Quand ils entrèrent dans le laboratoire, celui-ci était bien plus lumineux que l'autre, et Lily s'affairait déjà sur son plan de travail. D'autres plans de travail remplissaient la salle, et chacun des murs était recouvert d'étagères remplies de bocaux et d'ingrédients de toute sorte. Il y avait juste la porte qu'ils venaient d'emprunter, et une autre dans un coin qui menait à une réserve pour des ingrédients plus fragiles qui nécessitaient des conditions de conservations plus strictes.

« Page 201, Harry. Installez-vous ici. Draco, va chercher tous les ustensiles nécessaires. Neville, vous devriez être capable de récupérer toutes les plantes nécessaires. Miss Granger, occupez-vous des autres ingrédients. Harry, prépare le plan de travail correctement afin de vous permettre de tous travailler dessus. »

« Oui, professeur. », répondirent Neville et Hermione quand ils furent appelés. Draco se dirigea vers les chaudrons sans rien dire, et Harry se contenta de hocher la tête.

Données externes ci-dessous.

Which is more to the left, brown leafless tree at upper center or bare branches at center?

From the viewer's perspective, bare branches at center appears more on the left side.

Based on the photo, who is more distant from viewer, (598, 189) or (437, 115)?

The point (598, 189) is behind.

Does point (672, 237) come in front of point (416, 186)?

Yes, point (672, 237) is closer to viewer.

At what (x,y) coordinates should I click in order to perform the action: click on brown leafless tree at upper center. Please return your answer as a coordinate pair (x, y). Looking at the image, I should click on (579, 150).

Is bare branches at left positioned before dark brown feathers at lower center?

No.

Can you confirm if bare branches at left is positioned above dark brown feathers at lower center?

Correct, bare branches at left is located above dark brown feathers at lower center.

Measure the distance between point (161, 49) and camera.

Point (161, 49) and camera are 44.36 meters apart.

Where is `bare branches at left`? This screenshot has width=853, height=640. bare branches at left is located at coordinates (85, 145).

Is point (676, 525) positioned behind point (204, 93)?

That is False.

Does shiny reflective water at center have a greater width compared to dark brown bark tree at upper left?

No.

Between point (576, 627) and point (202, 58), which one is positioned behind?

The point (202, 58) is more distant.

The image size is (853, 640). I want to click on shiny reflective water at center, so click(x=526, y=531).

Severus observa d'un œil critique les quatre adolescents s'affairer.

« S'ils peuvent être ici, ce serait bien d'être un peu plus… personnel. », déclara soudainement Lily.

Severus haussa un sourcil vers elle. « Que veux-tu dire ? »

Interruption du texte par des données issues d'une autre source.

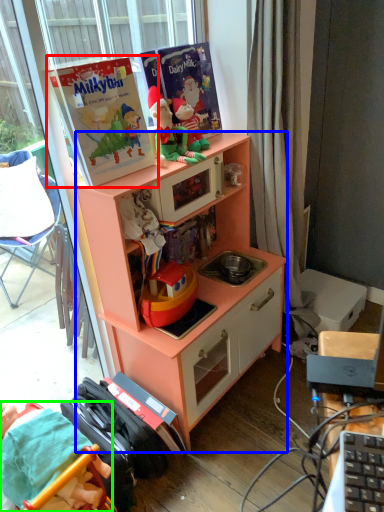 Question: Based on their relative distances, which object is farther from paperback book (highlighted by a red box)? Choose from cabinetry (highlighted by a blue box) and person (highlighted by a green box).

Choices:
 (A) cabinetry
 (B) person

Answer: (B)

« Ce n'est pas donné à chaque élève de pouvoir entrer dans tes quartiers, encore moins jusqu'ici. Ce serait bien que vous soyez tous plus décontractés. Il n'y a vraiment qu'Harry et Draco qui semblent ignorer les barrières formelles qui vous sont imposées lors des cours. Tu devrais arrêter d'appeler Hermione par son nom de famille. Et elle et Neville devraient se sentir suffisamment à l'aise pour ne pas répondre au quart de tour avec des "monsieur" ou "professeur". »

« Que devrions-nous dire, alors ? » demanda timidement Neville alors qu'il surveillait du coin de l'œil le professeur en posant des ingrédients sur la table.

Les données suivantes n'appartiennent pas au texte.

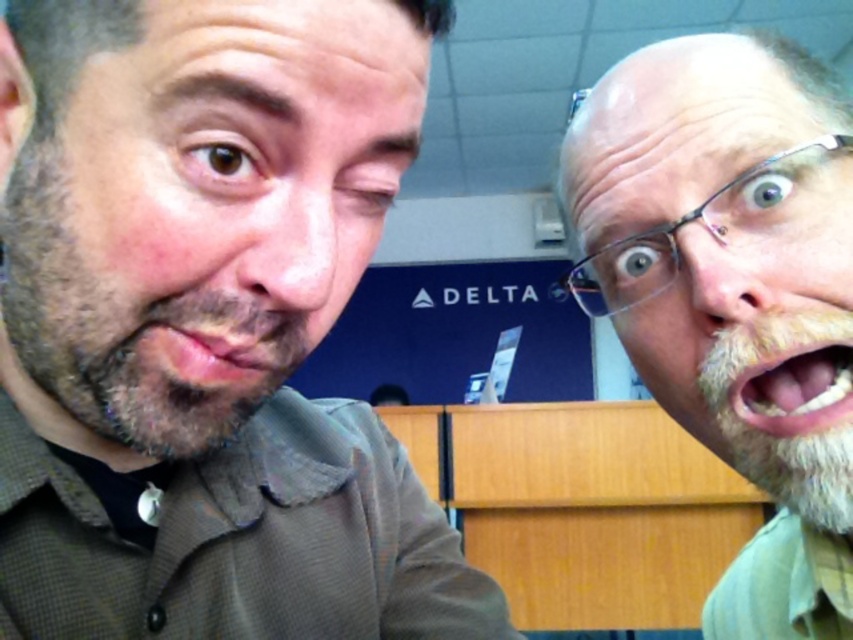 You are a photographer trying to capture a closeup of both the matte brown lips at center and the pink flesh at center in the image. Since the two subjects are positioned very close to each other, will you need to adjust your camera focus to ensure both are in focus simultaneously?

The matte brown lips at center is not as tall as pink flesh at center, so you will need to adjust your camera focus to ensure both are in focus simultaneously because their sizes differ.

You are standing in a public space and see a Delta Airlines sign on the wall. You want to reach a point that is exactly 12.12 inches away from you. Can you determine if the point at coordinates point [202,392] is the correct location?

The distance of point [202,392] from viewer is 12.12 inches, so yes, the point at coordinates point [202,392] is exactly 12.12 inches away from you.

« Eh bien, son nom est Severus, tu sais. », répondit la femme.

Neville et Hermione se figèrent, et observèrent l'homme. Il n'était pas possible qu'il prenne ça bien…

« D'accord. »

Hermione fit tomber deux bocaux.

« Miss Granger ! »

« Désolée, professeur ! »

Lily rit. Harry et Neville observèrent avec appréhension, désireux de ne pas se faire remarquer. Et Draco se moqua. « Tu viens de dire "d'accord". Vous devriez commencer à respecter cet accord. »

Severus se pinça l'arrête du nez. Cela allait devenir une très longue journée. Et peut-être simplement un très long week-end. Ou une très longue année.